How Does Composting Toilet Work?
The understanding of how a composting toilet works is one of the greatest ideas you may ever come across. In fact, it is something that may leave you confused while trying to figure out how it actually works. It is unbelievable but true that a composting toilet works in the same way just as the natural process in the environment outside there.
This natural is artificially enhanced to develop composting toilets. However for everything to work as expected, all the necessary conditions must be available in correct proportions as in a natural environment. There are three main conditions which include; Oxygen, moisture and heat.
The other two factors which are also important are the presence of an aerobic bacteria and adequate organic material of which in this case is the human waste. For your better understanding, am going to split the whole unit in to three different sections. The sections are; the compost chamber, evaporating chamber and the finishing drawer.
This way, I believe that you will be able to answer the question of how does composting toilet work. Let’s now have a look at how each of the three chambers operate one-by-one.

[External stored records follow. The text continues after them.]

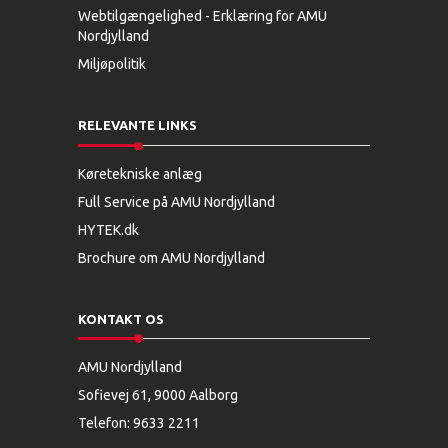
Webtilgængelighed - Erklæring for AMU
Nordjylland
Miljøpolitik
RELEVANTE LINKS
Køretekniske anlæg
Full Service på AMU Nordjylland
HYTEK.dk
Brochure om AMU Nordjylland
KONTAKT OS
AMU Nordjylland
Sofievej 61, 9000 Aalborg
Telefon:
9633 2211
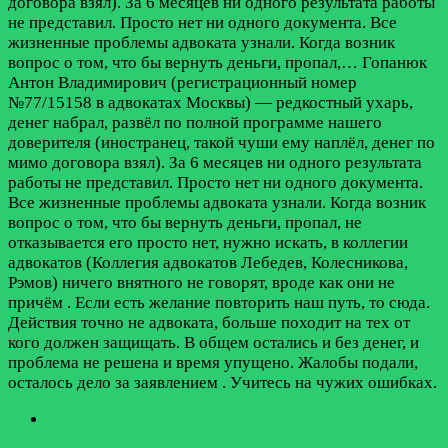
договора взял). За 6 месяцев ни одного результата работы
не представил. Просто нет ни одного документа. Все
жизненные проблемы адвоката узнали. Когда возник
вопрос о том, что бы вернуть деньги, пропал,…
Гопанюк
Антон Владимирович (регистрационный номер
№77/15158 в адвокатах Москвы) — редкостный ухарь,
денег набрал, развёл по полной программе нашего
доверителя (иностранец, такой чуши ему наплёл, денег по
мимо договора взял). За 6 месяцев ни одного результата
работы не представил. Просто нет ни одного документа.
Все жизненные проблемы адвоката узнали. Когда возник
вопрос о том, что бы вернуть деньги, пропал, не
отказывается его просто нет, нужно искать, в коллегии
адвокатов (Коллегия адвокатов Лебедев, Колесникова,
Рэмов) ничего внятного не говорят, вроде как они не
причём . Если есть желание повторить наш путь, то сюда.
Действия точно не адвоката, больше походит на тех от
кого должен защищать. В общем остались и без денег, и
проблема не решена и время упущено. Жалобы подали,
осталось дело за заявлением . Учитесь на чужих ошибках.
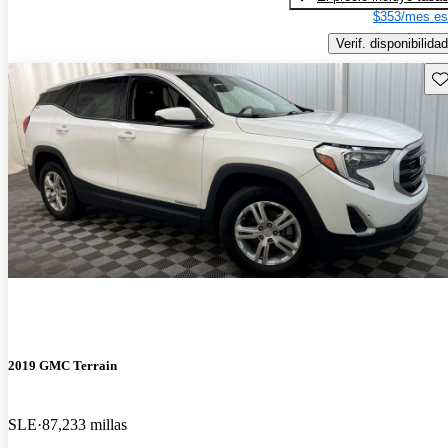
$353/mes es
Verif. disponibilidad
Gu
2019 GMC Terrain
SLE
87,233 millas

This is the first chamber of a composting toilet and is housed within the Bio-Drum. This chamber works by ensuring that an ideal environment for breakdown of human waste is available. The Bio-Drum achieves this by keeping a correct balance between Oxygen, organic matter, moisture and warmth.
The drum has an inlet at the top through which the waste material enters. At this stage, you will need to mix and aerate the components by rotating the drum continuously for some time. You will achieve this by turning the handle on the side of the unit.
One good thing as you rotate is the automated closure of the inlet door so that your work is made easier. This is very important as it ensures that the compost is safely kept within the drum. Thereafter, you may now want to empty the Bio-Drum but believe me not, it is easier than what you can possibly imagine.
Yes it is true, because it is one of the simplest operations on a composting toilet. All you need to do is to release the drum locker before you can rotate the drum backwards. Just by doing this, you will be surprised to see the drum’s inlet door reopening automatically and the compost dropping in to the finishing drawer.
The following are the four main roles of the compost chamber;
· Removes the odor of human waste with the help of aerobic bacteria whose operations are odor-free. Therefore regular rotation of the Bio-Drum is necessary for uniform supply of Oxygen. However if you fail doing this then the anaerobic microbes which produce bad odor would take over.
· Keeps the moisture levels within the range of 40%-60%. Anything below 40% slows down the process while above 60%, Oxygen which is required by the aerobic bacteria is driven out. Compost chamber controls the moisture levels by draining excess liquid in to the evaporating chamber and also by supplying correct amounts of heat to avoid unnecessary evaporation.
· Supplies Oxygen which is a key ingredient for the bacterial breakdown. You should therefore maintain a steady Oxygen supply by rotating the Bio-Drum as I stated earlier.
· Maintains the recommended amount of warmth. The heat energy required is generated by the microbes since their operation is an exothermic one.
It is the second chamber within the entire unit. Just as I stated earlier, it receives the drainage of excess liquid from the Bio-Drum. In electrical units, the liquid is warmed to speed up the rate of evaporation.
Remember that for maximum evaporation then three conditions must be met. First, there must be a large surface area then adequate heat and moving air. It is such a wonderful thing that a composting toilet has been designed in such a way that meets them all.
Excess liquid draining from the drum first fall on an evaporating tray and finally on to the main evaporating surface. The evaporating tray increases the surface area for evaporation, traps any solid waste material and oxygenating the drained liquid too.
In order to achieve an optimum rate of evaporation then heating is boosted by a 110v electric model. Such model has a heating filament whose temperature is kept constant by a thermostat. To achieve its maximum performance, the filament is sealed underneath the evaporating chamber.
In case the toilet unit is not electric then overflow drains are connected though the liquid would still partly evaporate through the vents.
The Finishing Drawer
Just as the name suggests, this is where the final operations take place. The finishing drawer is the collection vessel for accumulating the compost resulting from the system. To move the compost in to the finishing drawer, rotate the drum backwards and remember that this the same operation that is used to empty the Bio-Drum.
Once the drawer is full it is pulled off the unit and then the compost transferred before it can be reinserted for subsequent collection.
The finishing drawer serves the following functions in a composting toilet;
· Completes the whole process by isolating the compost from fresh waste in the drum. This facilitates the prevention of any form of contamination.
· It offers a temporary storage facility and gradually dries the newly formed compost before it can be removed from the unit. The drying is facilitated by a stream of dry air which passes through the drawer continuously.
· The finishing drawer makes it easier and safer removing the formed compost.
· It is where the sanitation process takes place. Sanitation is very important since it ensures that the compost is free of any dangerous agents which may cause infections. This is why the compost obtained from a composting toilet is always safe for other uses such as application as manure.
This kind of technology is indeed a powerful environmental protection tool that is worth being adopted. What a wonderful end product, a product of huge economic value. The resulting compost has a great performance and is one of the highly recommended agricultural manures. Truly, your life is safer with a composting toilet.